There are a goodly number of us Americans who need to lose weight. According to the latest statistics, fully one third of us are overweight or obese. We all know that those extra pounds will ultimately compromise our health, or even shorten our lives. When those unwanted pounds have crept on over a period of years, it becomes harder to shed them. Many women gain significant weight during pregnancy – if you’ve had a few children in close succession, each birth has probably brought a few more pounds you’ve not gotten rid of – making weight loss a challenge indeed. One day, you say, “I’ve had it! I’m going to lose this weight, once and for all!” For all your determination, when D (for diet) day comes, panic sets in. While a 1200 calorie diet is usually only recommended when you’re facing serious threats to your health, it’s nonetheless sometimes necessary.

If you decide that losing a lot of weight quickly, on a 1200 calorie diet, is to be your goal, always, always pass your plan by your doctor to be sure this is both necessary and safe for your particular health condition. If you get the green light from the doc, here are some tips to help you achieve your goal without feeling like you’re starving and deprived. If your 1200 calorie diet is carefully planned, packed with good nutrition and leaves you feeling satisfied after meals, you’re far more likely to succeed.

One of the mainstays of the 1200 calorie diet should be fiber. Why? Foods high in fiber are filling and typically low in calories. Now is the time to embrace those 5-9 servings of produce each day. You’ll want to go for nine! Fiber requires effort, happily in the form of burned calories, for your body to digest. High fiber fruits, such as bananas, and veggies such as broccoli, should be consumed in abundance. In some cases, you can realize a negative calorie content by simply burning more calories digesting the food than it contains!

Another plus for produce is the fact that they are nutrient dense foods, guaranteed to do your body good. Within a couple of weeks of beginning to consume those nine servings, you’ll notice a definite increase in energy.

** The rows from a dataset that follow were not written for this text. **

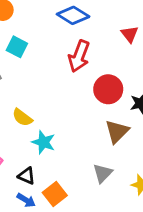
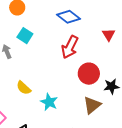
cyan star: (44, 142) -> (49, 102), moved

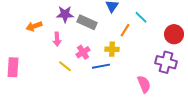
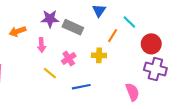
red circle: (174, 34) -> (151, 44), moved
blue line: (101, 66) -> (81, 87), moved

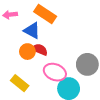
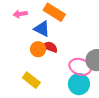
pink ellipse: (55, 72) -> (80, 67), moved

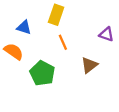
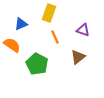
blue triangle: (24, 27) -> (21, 24), turned -40
purple triangle: (106, 34) -> (83, 30), moved

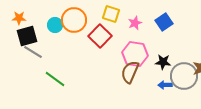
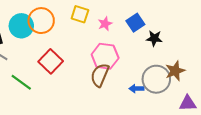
cyan circle: (55, 25) -> (21, 26), size x1.5
red square: (100, 36) -> (51, 61), moved
black star: (163, 62) -> (154, 38), moved

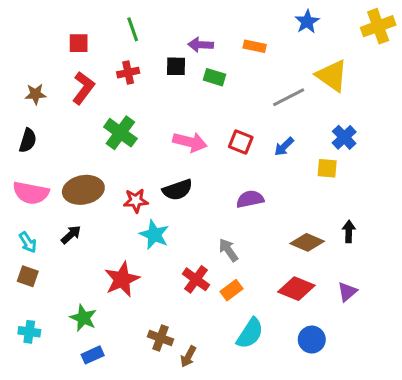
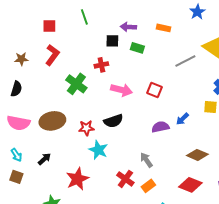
red cross: (128, 73) -> (101, 65), moved
blue arrow: (284, 147) -> (182, 119), moved
black arrow: (71, 235) -> (44, 159), moved

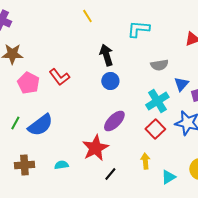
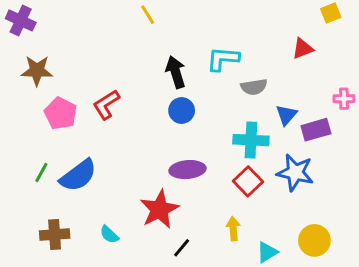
cyan L-shape: (138, 29) -> (223, 59), moved
red L-shape: (59, 77) -> (106, 105), turned 95
cyan cross: (157, 101) -> (251, 140), turned 35
purple ellipse: (114, 121) -> (187, 170), turned 40
cyan semicircle: (61, 165) -> (109, 235), turned -128

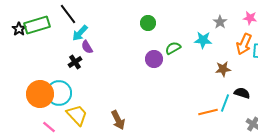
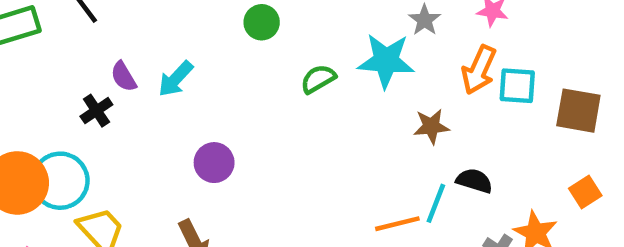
cyan arrow: (80, 33) -> (176, 79), moved
cyan star: (203, 40) -> (386, 61), size x1.4
purple circle: (154, 59) -> (214, 163), moved

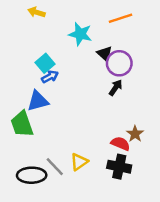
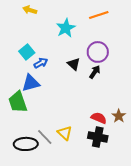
cyan star: (80, 34) -> (66, 28), turned 30
black triangle: (105, 54) -> (74, 64), moved
cyan square: (45, 63) -> (27, 52), moved
brown star: (135, 134) -> (119, 116), moved
yellow triangle: (79, 162) -> (65, 133), turned -42

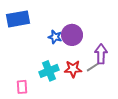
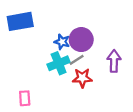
gray line: (93, 67) -> (77, 60), moved
cyan cross: (49, 71) -> (59, 63), moved

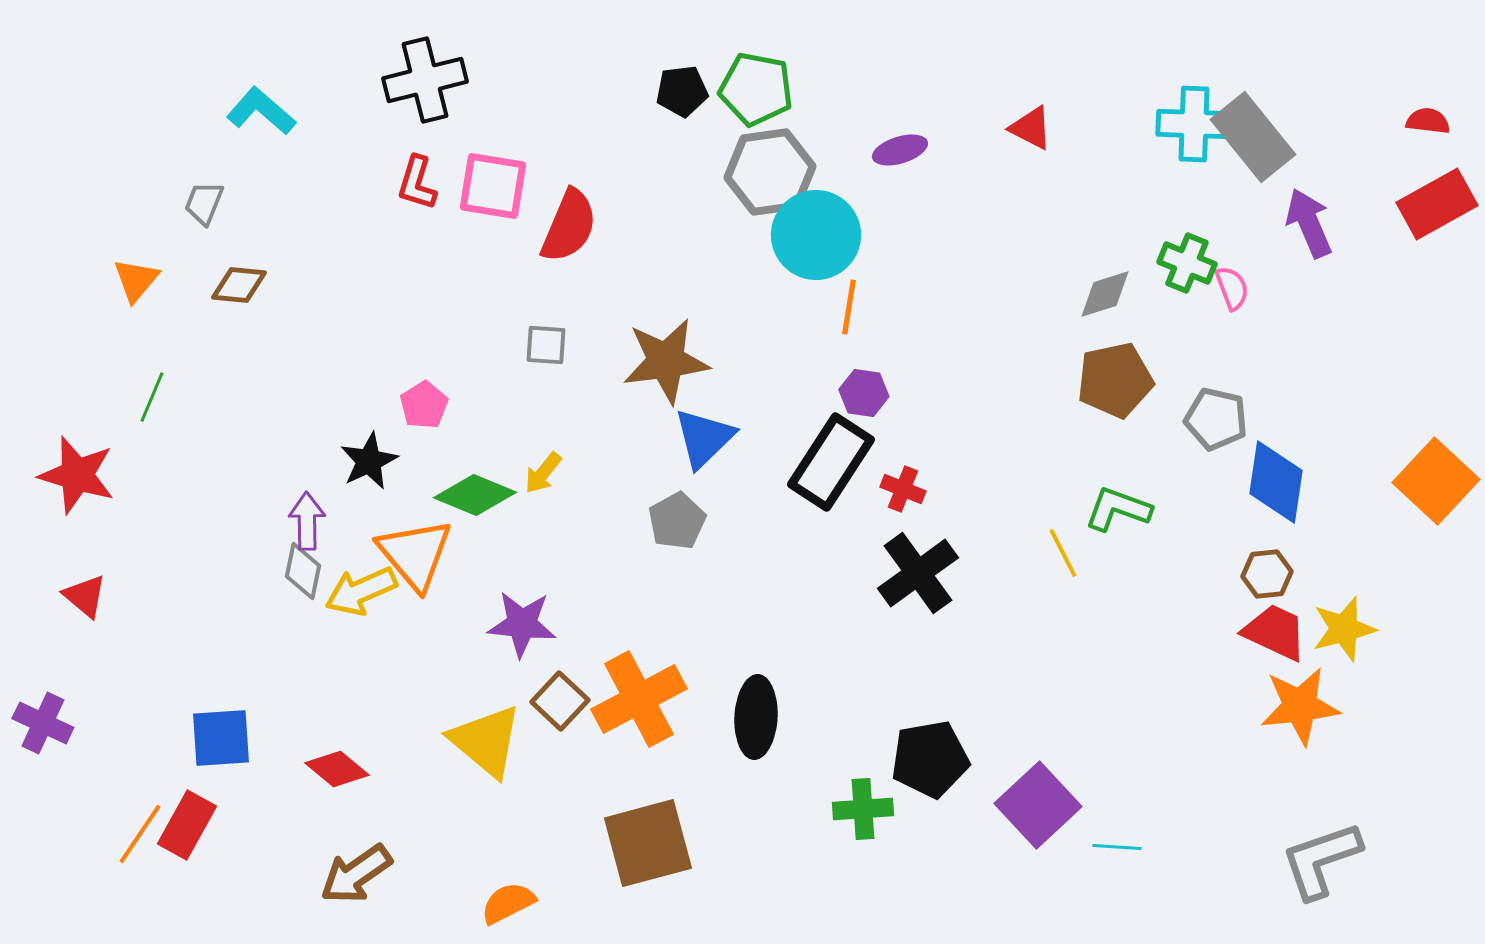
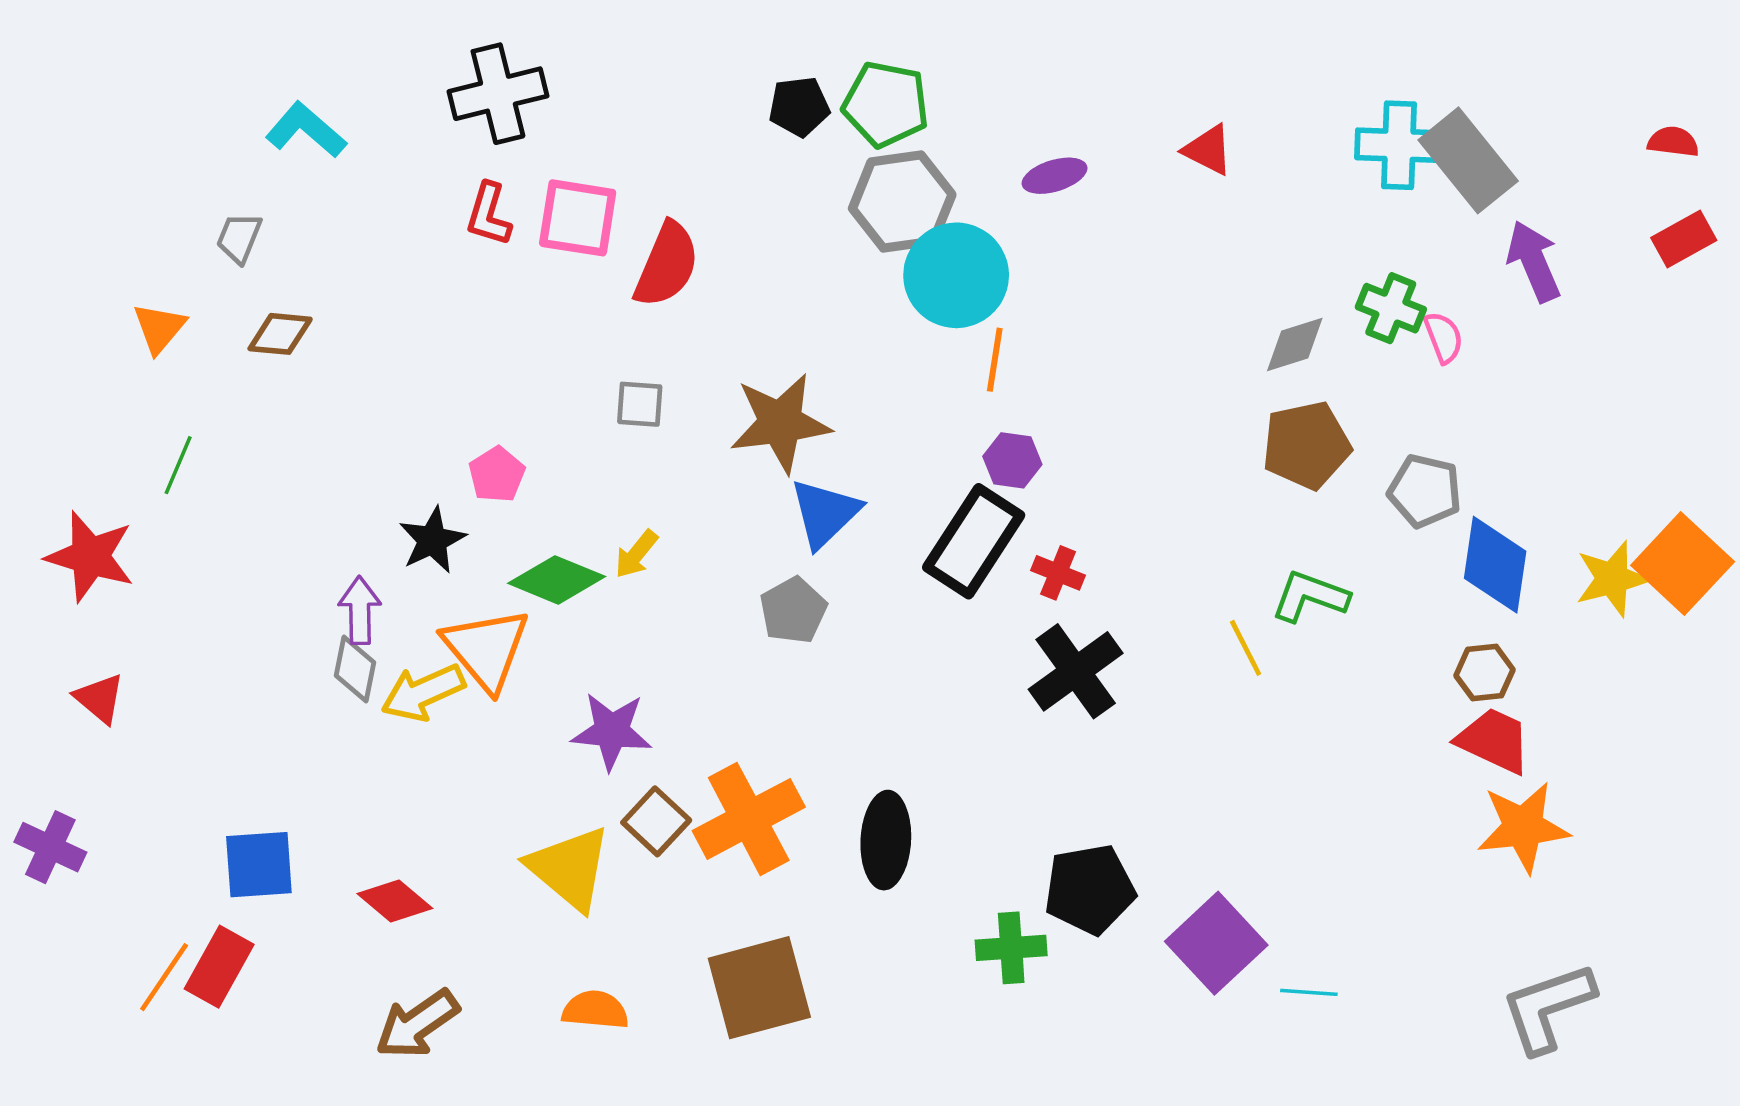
red rectangle: (1437, 204) -> (1684, 239), size x0.7
yellow star: (1344, 629) -> (1612, 579), moved
orange semicircle: (508, 903) -> (595, 1010), moved, turned 32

You’ll also want to drink every one of those much touted eight glasses of water. Three of them should be consumed before you sit down to eat. Water does give you a hint of fullness and also prepares your stomach to receive food, promoting good digestive function. And all this time you thought that water glass, sitting to the side of the wine glass, was just a prop! If you’re one of those who abhors water, learn to like it. You can flavor it with lemon or lime, add a splash of club soda, or try one of the commercially flavored waters.

As for meat, if you’re seriously overweight, fatty meats are your enemy. Chicken and fish are excellent sources of protein and are low in fat – remove the skin and fat from chicken. To make up for the lack of flavor, spice up your chicken with salsas, marinades and barbecue sauces.

Here’s another easy trick to help you stick to the 1200 calorie diet: eat slowly. Don’t hurry through your meal. Enjoy the flavor of each bite and set your fork down between bites.

Snacks? Snack time is when you squeeze in one of those nine servings of produce. Dress up a fruit cup with a dab of non dairy whipped topping. Make a fruit smoothie with juice and/or yogurt if you’re really feeling famished.

Dessert. Ah, the nemesis of many a dieter and a major contributor to failure. There are now a number of candy makers who offer an array of bite-sized chocolates made with Splenda(TM) with diabetics in mind. These candies taste like the real deal. There’s no reason you can’t live it up a little, even on a 1200 calorie diet! Follow these guidelines and you will lose weight. Think of the clothes shopping trip for the new you!